Calcium phosphate (CaP) stones account for about 15% of all
urinary stones, with a marked female preponderance, and reflect a wide diversity of etiology. Variation of the relative prevalence of CaP
urolithiasis over time is disputed, and relevance of CaP stone analysis for etiologic diagnosis is underestimated or even negated. Based on the analysis of more than 50,000 stones over the past three decades, we evaluated the changes in the relative proportion of CaP stones between 1980-1989 (period 1) and 2000-2009 (period 2). In addition, using morphologic examination combined with Fourier-transform infrared analysis, we assessed the associations between CaP stone analysis and etiopathogenic factors. Between periods 1 and 2, the overall proportion of
struvite-free stones remained essentially unchanged (11.6 vs. 11.1%), with a decreasing proportion of
carbapatite stones (10.6 vs. 8.4%, p < 0.001) and a rising proportion of
brushite stones (0.8 vs. 2.2%, p < 0.001).

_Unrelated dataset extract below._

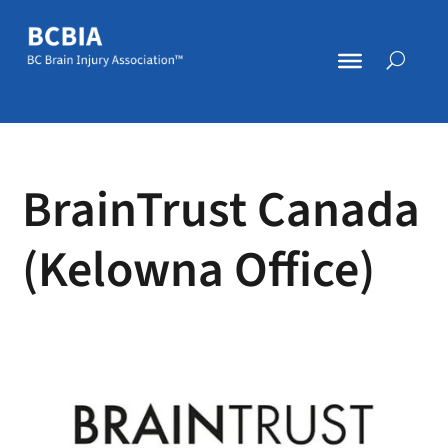
BrainTrust Canada
(Kelowna Office)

Hypercalciuria was associated with 87% of
brushite, and 60% of
carbapatite stones.
Urinary tract infection was associated with presence of minor amounts of
struvite and/or with a carbonation rate of
carbapatite > 15%. In CaP stones associated with
primary hyperparathyroidism, the main component was
carbapatite in 66.9% and
brushite in 29.1% of cases.
Distal renal tubular acidosis was always associated with
carbapatite stones exhibiting a peculiar, virtually pathognomonic, morphology. In conclusion, comprehensive analysis of stones involving morphologic examination is of clinical relevance for improved etiologic evaluation of patients with CaP
urolithiasis.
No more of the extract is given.